A couple of years after introducing Office 2007 Open
XML file formats, Microsoft recently published specifications
of their doc, xls and ppt binary formats. It seems that it was surprising
for everyone how complicated these formats are. For example, the Excel 97-2003
file format is a 349 page PDF file.
Joel Spolsky, who worked on Microsoft's Excel development
team, shed some light why the Microsoft
Office file formats are so complicated. He provides many points describing
why that happened, but it seems that it can be summarized just in 2 main
points:
- These file formats were designed long ago in the
era of slow machines
They were designed to be fast on very old computers. For the early versions of
Excel for Windows, 1 MB of RAM was a reasonable amount of memory, and an 80386
at 20 MHz had to be able to run Excel comfortably
- Microsoft did not care to clean the format or to design new ones for a long time
A lot of the complexities in these file
formats reflect features that are old, complicated, unloved, and rarely used.
They’re still in the file format for backwards compatibility, and because it
doesn’t cost anything for Microsoft to leave the code around.

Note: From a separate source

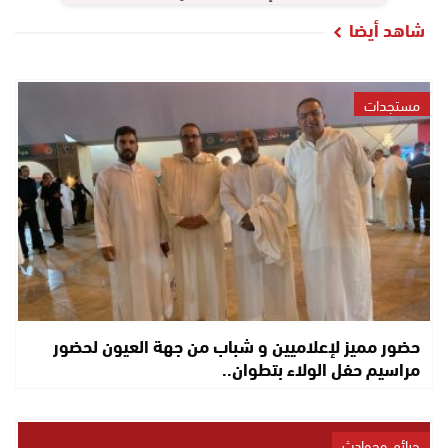
شاهد أيضا
مستجدات
حضور مميز لإعلاميين و شباب من جهة العيون لحضور
مراسيم حفل الولاء بتطوان..
جرائم وحوادث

When reading that, one question continuously popping up in my head.
Why it did take so long to switch to a better
file format? Computers became fast enough, not to deal with binary formats,
more than 10 years ago, Internet is here for 2 decades, XML became popular in
1990s, but Microsoft switched one of their most selling product’s format to a
better one only in 2006. If they do not care about its interoperability, how many
efforts it took to support those formats and to train new people who became
part of Office team….